I numeri parlano chiaro: "Il 2014 è un anno ottimo per noi - spiega Candela -. Cresceremo sia di risultato, sia di fatturato. Se includiamo nel nostro bilancio la nostra partecipata indiana, l'azienda quest'anno toccherà i 260-270 milioni di euro di ricavi, con un Ebitda che supererà i 40 milioni di euro".
L'India è solo l'ultimo dei mercati su cui Fila ha scommesso. "Oggi il 75% dei nostri guadagni arriva dall'estero. Tra Italia e resto del mondo abbiamo nove stabilimenti e 26 filiali. Il nostro primo mercato è quello statunitense, il terzo è quello messicano, il secondo è quello italiano".
Fila ha dunque conquistato l'America. Ma non è stato facile: "Il Nord America rappresenta la classica scommessa con cui le aziende europee tendono a farsi male.

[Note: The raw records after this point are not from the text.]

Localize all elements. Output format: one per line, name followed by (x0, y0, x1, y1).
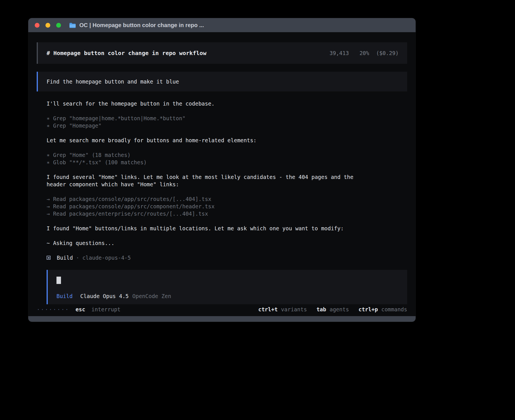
agent-name: Build (57, 254, 73, 261)
shortcut-variants-key: ctrl+t (258, 306, 278, 313)
assistant-message-candidates: I found several "Home" links. Let me loo… (47, 173, 360, 188)
close-button[interactable] (35, 23, 40, 28)
input-meta-row: Build Claude Opus 4.5 OpenCode Zen (56, 292, 399, 300)
input-provider-label: OpenCode Zen (132, 292, 171, 300)
spinner-dots: ········ (37, 306, 69, 313)
assistant-message-broader: Let me search more broadly for buttons a… (47, 137, 360, 144)
model-name: claude-opus-4-5 (82, 254, 131, 261)
status-bar: ········ esc interrupt ctrl+t variants t… (37, 304, 407, 316)
shortcut-agents: tab agents (317, 306, 349, 313)
assistant-message-asking-questions: ~ Asking questions... (47, 239, 360, 247)
titlebar[interactable]: OC | Homepage button color change in rep… (28, 18, 416, 32)
grep-tool-line: ∗ Grep "Homepage" (47, 122, 407, 129)
shortcut-commands: ctrl+p commands (359, 306, 407, 313)
dot-separator: · (76, 254, 79, 261)
terminal-body: # Homepage button color change in repo w… (28, 32, 416, 316)
tool-call-group-read: → Read packages/console/app/src/routes/[… (47, 195, 407, 217)
folder-icon (69, 23, 76, 28)
agent-status-icon (47, 256, 51, 260)
zoom-button[interactable] (56, 23, 61, 28)
status-bar-right: ctrl+t variants tab agents ctrl+p comman… (258, 306, 407, 313)
window-bottom-frame (28, 316, 416, 322)
input-agent-label[interactable]: Build (56, 292, 73, 300)
shortcut-agents-label: agents (329, 306, 349, 313)
shortcut-commands-label: commands (381, 306, 407, 313)
read-tool-line: → Read packages/console/app/src/componen… (47, 203, 407, 210)
user-message: Find the homepage button and make it blu… (37, 72, 407, 91)
read-tool-line: → Read packages/console/app/src/routes/[… (47, 195, 407, 203)
esc-label: interrupt (91, 306, 121, 313)
tool-call-group-search: ∗ Grep "Home" (18 matches) ∗ Glob "**/*.… (47, 151, 407, 166)
session-title: # Homepage button color change in repo w… (47, 49, 206, 57)
token-count: 39,413 (329, 50, 349, 56)
shortcut-variants-label: variants (281, 306, 307, 313)
context-percent: 20% (359, 50, 369, 56)
status-bar-left: ········ esc interrupt (37, 306, 121, 313)
read-tool-line: → Read packages/enterprise/src/routes/[.… (47, 210, 407, 217)
shortcut-agents-key: tab (317, 306, 326, 313)
terminal-window: OC | Homepage button color change in rep… (28, 18, 416, 322)
window-title: OC | Homepage button color change in rep… (79, 22, 204, 29)
glob-tool-line: ∗ Glob "**/*.tsx" (100 matches) (47, 159, 407, 166)
prompt-input[interactable]: Build Claude Opus 4.5 OpenCode Zen (47, 270, 407, 304)
session-cost: ($0.29) (376, 50, 399, 56)
grep-tool-line: ∗ Grep "homepage|home.*button|Home.*butt… (47, 115, 407, 122)
esc-key: esc (76, 306, 85, 313)
user-message-text: Find the homepage button and make it blu… (47, 78, 179, 85)
grep-tool-line: ∗ Grep "Home" (18 matches) (47, 151, 407, 159)
session-transcript: # Homepage button color change in repo w… (37, 42, 407, 304)
assistant-message-ask: I found "Home" buttons/links in multiple… (47, 225, 360, 232)
title-group: OC | Homepage button color change in rep… (69, 22, 204, 29)
shortcut-variants: ctrl+t variants (258, 306, 307, 313)
minimize-button[interactable] (45, 23, 50, 28)
assistant-response: I'll search for the homepage button in t… (37, 100, 407, 304)
tool-call-group-grep: ∗ Grep "homepage|home.*button|Home.*butt… (47, 115, 407, 129)
assistant-message-search: I'll search for the homepage button in t… (47, 100, 360, 107)
traffic-lights (35, 23, 61, 28)
input-model-label[interactable]: Claude Opus 4.5 (80, 292, 129, 300)
agent-status-line: Build · claude-opus-4-5 (47, 254, 407, 261)
shortcut-commands-key: ctrl+p (359, 306, 378, 313)
session-header: # Homepage button color change in repo w… (37, 42, 407, 64)
text-cursor (56, 277, 61, 284)
session-stats: 39,413 20% ($0.29) (329, 49, 399, 57)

Nel 2005 ci abbiamo provato acquisendo un'azienda. Per due-tre anni abbiamo faticato, abbiamo cercato di capire come funzionava il mercato, ben diverso dal nostro. Oggi siamo leader".
A garantire un successo che pare intramontabile alla Fabbrica italiana lapis e affini (questo il significato del marchio noto in tutto il mondo) non sono state solo le lungimiranti scelte manageriali della famiglia Candela, ma anche la qualità dei prodotti. "Un centinaio di persone lavorano quotidianamente sul controllo della qualità e sullo sviluppo dei nostri prodotti. Si occupano tutto il giorno di testare, sperimentare e proporre nuove idee. Il nostro consumatore è attentissimo, sia esso la mamma, la maestra o lo stesso bambino a cui noi di fatto ci rivolgiamo. Ed è un cliente fedele, che tende a riacquistare il prodotto se si è trovato bene. I pennarelli non devono seccarsi, le matite non devono spezzarsi... Solo così il consumatore riesce a percepire un reale vantaggio nell'acquistare un prodotto anziché un altro".
Massimo Candela rappresenta quella terza generazione che spesso viene additata come causa del fallimento delle aziende familiari. "E' il mio incubo fin dal giorno che ho iniziato a lavorare. Ogni volta che prendevo qualche rischio mi dicevo 'ecco, ora darai ragione alle voci'. Ma fortunatamente ogni stereotipo ha le sue eccezioni. E poi ho un buon esempio in casa: mio papà ha sempre lavorato a tempo pieno, io non ho fatto altro che seguire il suo esempio", conclude Candela.